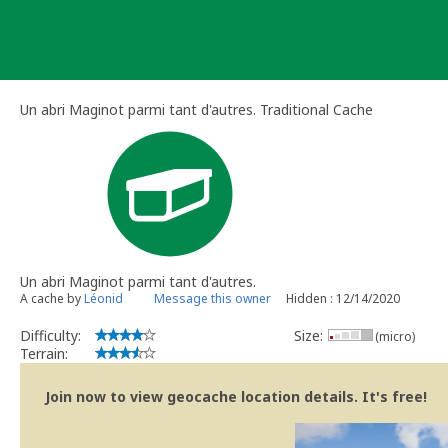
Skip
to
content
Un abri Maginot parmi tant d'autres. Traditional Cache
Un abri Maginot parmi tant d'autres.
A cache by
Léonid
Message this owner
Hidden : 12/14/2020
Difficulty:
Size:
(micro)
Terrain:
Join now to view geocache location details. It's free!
━━━━━━━━
(Task goal):
Of the lines in the data, report each one containing the string "tant".

(Answer box):
Un abri Maginot parmi tant d'autres. Traditional Cache
Un abri Maginot parmi tant d'autres.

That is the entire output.